Dianne Feinstein Chooses Grandstanding Over Real Solutions To Health Industry Greed

Sen. Dianne Feinstein (D-CA) has a new article on Huffington Post ripping the private insurance companies and again calling for her new Health Insurance Rate Authority. While I appreciate the sentiment, the Senator's promises ring hollow to anyone that has followed the health care debate.

I can't disagree with what Feinstein is saying at the beginning of her piece about how bad private health insurance companies are:
We cannot turn our backs for one minute because, left to their own devices, I truly believe these companies will look for ways to throw paying customers to the sharks for the sake of profit. A situation currently unfolding in California is further proof of this.

I fully believe the for-profit health insurance companies behave terribly and can't be trusted. However, unlike Feinstein, I did not vote for a law that will now have the government fine people unless they become customers of these terrible companies waiting to throw people to the sharks.

It is toward the end of the piece that its logic really falls apart.
WellPoint will say that these premium rate hikes cannot be avoided. They will tell us that other factors are to blame: hospital charges, prescription drug prices, the rising cost of medical care. They blame the government. They blame the economy. But the fact is that they are making billions of dollars in profits.

If there was any doubt about whether corporate greed has anything to do with WellPoint's plan to jack up rates on customers, I think the Reuters investigation answers the question definitively.

In order to prevent these kinds of unfair premium rate hikes on Americans, I have introduced a bill that would establish a health insurance rate authority. It would give the Secretary of Health the mandate to see that rates are reasonable.

[…]

I think this proposal strikes the right balance. President Obama took this bill and put it in his version of the health insurance reform reconciliation bill. Unfortunately, it was taken out of the bill due to parliamentary rules, but we haven't given up.

Feinstein practically accused the for-profit health insurance industry of killing people to make money. When dealing with such evil behavior, you don't want to find the “right balance” between the needs of the sick people and protecting the business model of the untrustworthy, greedy corporations. This is where you take out the legislative hammer to make sure it can never happen again.

If you think the search for ever greater profits in the health insurance industry is causing terrible problems, the solution is not an agency to maybe cap profits. At the very least, you completely outlaw making a profit off of health insurance. This is what Switzerland did when they adopted health care reform in the '90s, and in most industrialized countries, it is illegal to sell basic health insurance for profit.

If you think the private health insurance companies can't be trusted, then you should be fighting to give people the option to sign up for a strong public health insurance alternative. Or, better yet, you take out the big hammer and eliminate private health insurance altogether by adopting Medicare for all (single-payer).
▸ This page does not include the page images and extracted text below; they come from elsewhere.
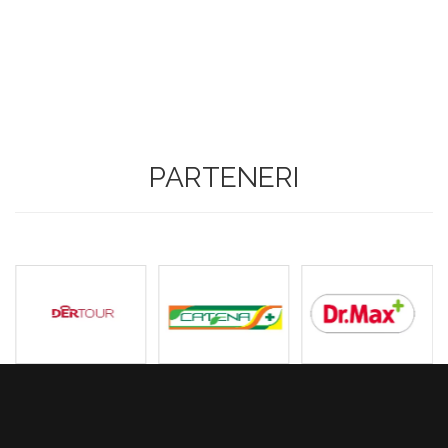
PARTENERI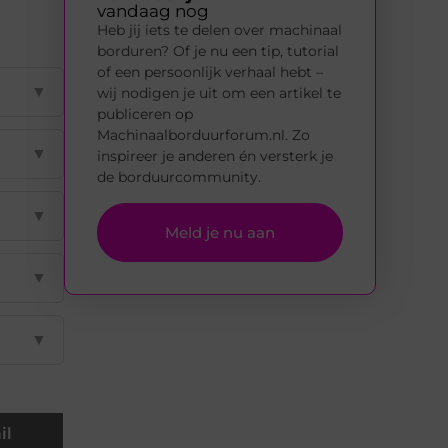
vandaag nog
Heb jij iets te delen over machinaal
borduren? Of je nu een tip, tutorial
of een persoonlijk verhaal hebt –
▼
wij nodigen je uit om een artikel te
publiceren op
Machinaalborduurforum.nl. Zo
▼
inspireer je anderen én versterk je
de borduurcommunity.
▼
Meld je nu aan
▼
▼
il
Feinstein's solution is not only weak, it's hopeless

The worst thing about Feinstein's call for a rating authority is not that it is too weak of a solution to deal with the magnitude of the problem, but that it has zero chance of passing. Calling for minor improvements that you can achieve is one thing, but calling for too weak solutions that you know are going nowhere is just pathetic.

The rating authority was taken out of the reconciliation bill because it violated the Byrd rule, so reconciliation is not a viable vehicle to pass it. The providion does not currently seem to have 60 votes in the Senate, and it is unlikely to gain support next year when Republicans pick up more seats. Its passage under regular order especially seems unlikely because they don't even have the votes to pass the very popular repeal of the health insurance industry's anti-trust exemption.

If Feinstein really thinks that private insurance companies are untrustworthy, greedy actors waiting to throw people to the sharks, she should be pushing for strong solutions with a viable path to reality. A public option or Medicare buy-in would not violate the Byrd rule, so could pass the Senate with only fifty votes using reconciliation.

I will not hold my breath waiting for Feinstein to demand a reconciliation bill that could be used for a public option. It seems she prefers meaningless grandstanding to advancing real solutions.